Counties Consider Health Access Plan
California counties are considering strategies to expand access to health services for the uninsured, but a plan approved last week by San Francisco supervisors likely will not work everywhere, according to Alameda County Health Services Agency Director Dave Kears, the Contra Costa Times reports (Kleffman, Contra Costa Times, 7/29).
The San Francisco Health Access Program aims to provide access to health services for the city's estimated 82,000 uninsured residents. The program is expected to cost about $200 million and will be funded by a combination of state, business and individual contributions (California Healthline, 7/26).
According to the Times, San Francisco "has unique qualities that make it the perfect place to launch such an experiment," such as an established primary care system, a "sizable amount of health care dollars it can redirect" and fewer uninsured residents than many areas. San Francisco also operates as a city and a county.
William Walker, Contra Costa County Health Services director, noted that in other counties all cities would have to impose business contribution mandates, which would be difficult.
Kears said businesses could move to other communities if mandates are enacted. In addition, not all counties operate their own health care systems.
However, Mitch Katz, director of the San Francisco Public Health Department, said other counties could implement parts of the city's plan, such as redirecting funds and requiring businesses and the uninsured to contribute to programs (Contra Costa Times, 7/29).
"Health care reform in California is at a turning point" because "[b]usiness has taken a seat at the bargaining table" as the "potential costs of remaining on the sidelines are mounting," Len Nichols, director of the health policy program at the New America Foundation, and Peter Harbage, senior program associate of the health policy program and president of Harbage Consulting, write in a Los Angeles Times opinion piece.

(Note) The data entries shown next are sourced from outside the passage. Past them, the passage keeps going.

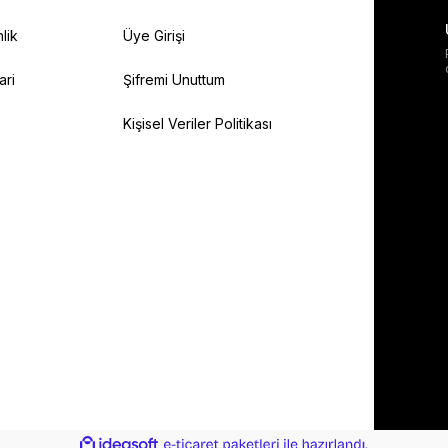
lik
Üye Girişi
ari
Şifremi Unuttum
Kişisel Veriler Politikası
ile
ideasoft
e-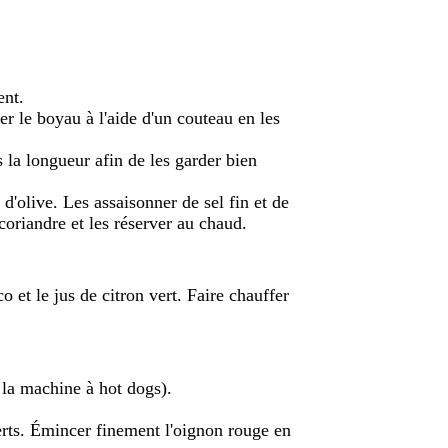
ent.
r le boyau à l'aide d'un couteau en les
 la longueur afin de les garder bien
 d'olive. Les assaisonner de sel fin et de
coriandre et les réserver au chaud.
o et le jus de citron vert. Faire chauffer
 la machine à hot dogs).
 verts. Émincer finement l'oignon rouge en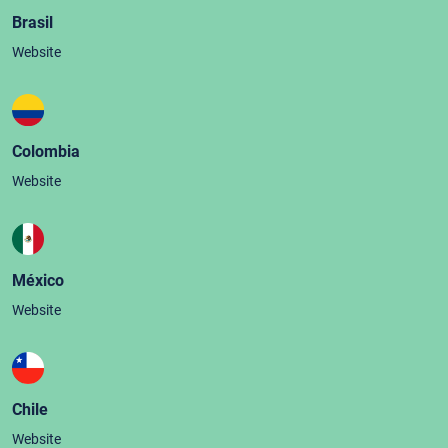
Brasil
Website
Colombia
Website
México
Website
Chile
Website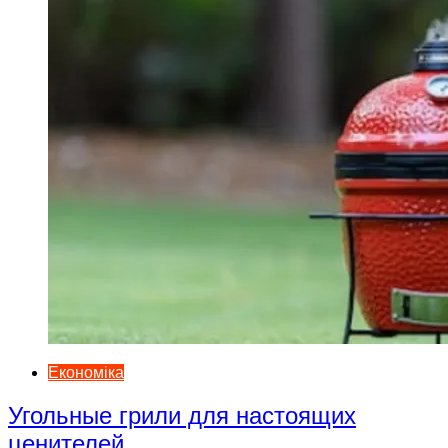
Економіка
Угольные грили для настоящих
ценителей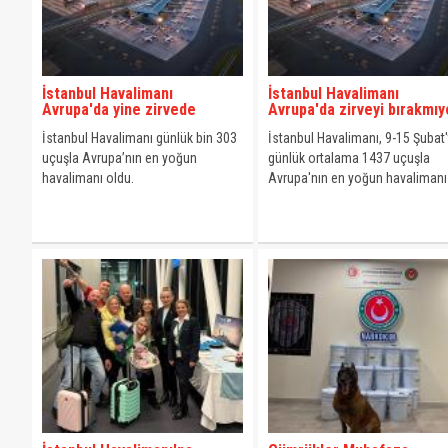
İstanbul Havalimanı
İstanbul Havalimanı
Avrupa'da yine zirvede
Avrupa'da zirveyi bırakmıy
İstanbul Havalimanı günlük bin 303
İstanbul Havalimanı, 9-15 Şubat'
uçuşla Avrupa’nın en yoğun
günlük ortalama 1437 uçuşla
havalimanı oldu.
Avrupa'nın en yoğun havalimanı
oldu.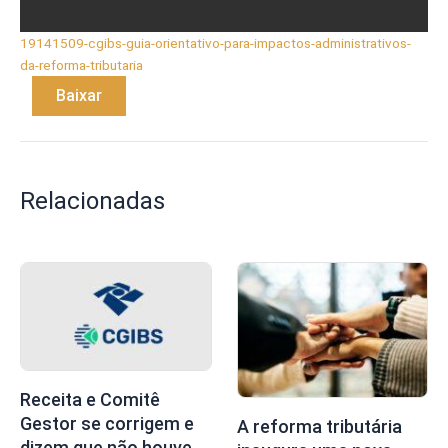
19141509-cgibs-guia-orientativo-para-impactos-administrativos-
da-reforma-tributaria
Baixar
Relacionadas
Receita e Comitê
Gestor se corrigem e
A reforma tributária
dizem que não houve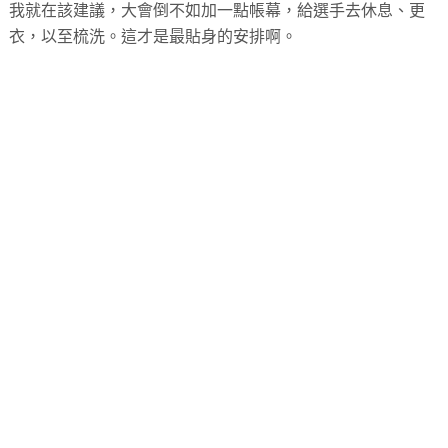
我就在該建議，大會倒不如加一點帳幕，給選手去休息、更
衣，以至梳洗。這才是最貼身的安排啊。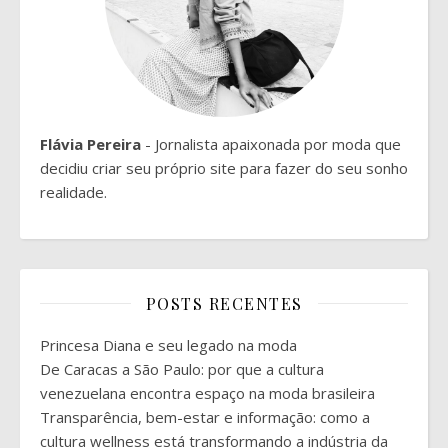
Flávia Pereira
- Jornalista apaixonada por moda que
decidiu criar seu próprio site para fazer do seu sonho
realidade.
POSTS RECENTES
Princesa Diana e seu legado na moda
De Caracas a São Paulo: por que a cultura
venezuelana encontra espaço na moda brasileira
Transparência, bem-estar e informação: como a
cultura wellness está transformando a indústria da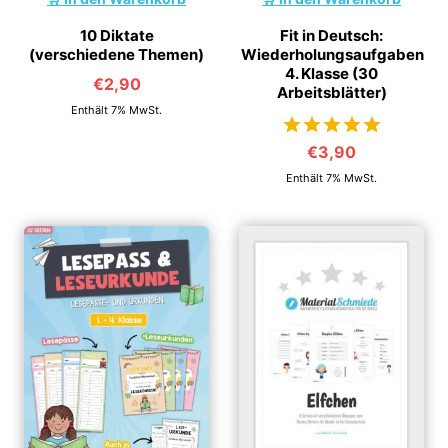
10 Diktate
Fit in Deutsch:
(verschiedene Themen)
Wiederholungsaufgaben
4. Klasse (30
€
2,90
Arbeitsblätter)
Enthält 7% MwSt.
€
3,90
von 5
Enthält 7% MwSt.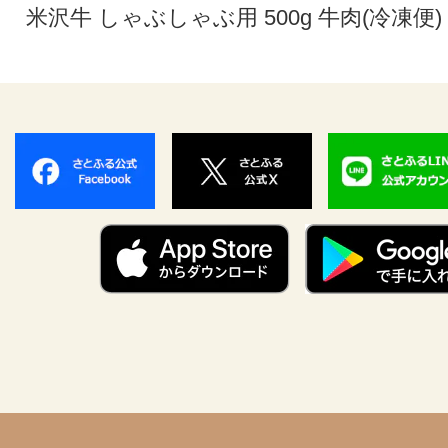
米沢牛 しゃぶしゃぶ用 500g 牛肉(冷凍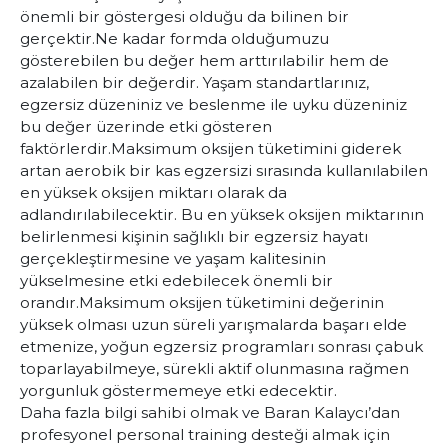
önemli bir göstergesi olduğu da bilinen bir
gerçektir.
Ne kadar formda olduğumuzu
gösterebilen bu değer hem arttırılabilir hem de
azalabilen bir değerdir. Yaşam standartlarınız,
egzersiz düzeniniz ve beslenme ile uyku düzeniniz
bu değer üzerinde etki gösteren
faktörlerdir.
Maksimum oksijen tüketimini giderek
artan aerobik bir kas egzersizi sırasında kullanılabilen
en yüksek oksijen miktarı olarak da
adlandırılabilecektir. Bu en yüksek oksijen miktarının
belirlenmesi kişinin sağlıklı bir egzersiz hayatı
gerçekleştirmesine ve yaşam kalitesinin
yükselmesine etki edebilecek önemli bir
orandır.
Maksimum oksijen tüketimini değerinin
yüksek olması uzun süreli yarışmalarda başarı elde
etmenize, yoğun egzersiz programları sonrası çabuk
toparlayabilmeye, sürekli aktif olunmasına rağmen
yorgunluk göstermemeye etki edecektir.
Daha fazla bilgi sahibi olmak ve Baran Kalaycı’dan
profesyonel personal training desteği almak için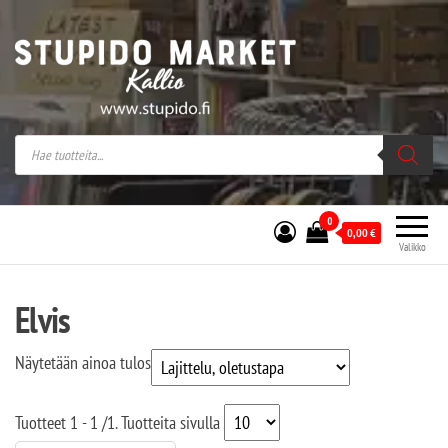
Stupido Market – verkossa ja kivijalassa
Stupido Market on vaihtoehtomusaan
erikoistunut verkko- sekä
kivijalkakauppa Helsingissä Kallion
sydämessä.
0
0,00
€
Valikko
Elvis
Näytetään ainoa tulos
Tuotteet
1 - 1
/
1
. Tuotteita sivulla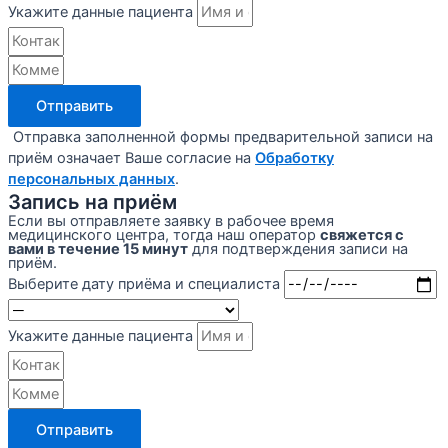
Укажите данные пациента
Отправить
Отправка заполненной формы предварительной записи на
приём означает Ваше согласие на
Обработку
персональных данных
.
Запись на приём
Если вы отправляете заявку в рабочее время
медицинского центра, тогда наш оператор
свяжется с
вами в течение 15 минут
для подтверждения записи на
приём.
Выберите дату приёма и специалиста
Укажите данные пациента
Отправить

Nichols and Harbage cite the San Francisco Health Access Program as one of several health care reform efforts that involve the private sector.
Nichols and Harbage write that while some labor leaders "remain skeptical of business' intentions, ... employer participation promises new opportunities for consensus to trump gridlock" and that "a new set of principles would gain more attention" (Nichols/Harbage, Los Angeles Times, 7/30).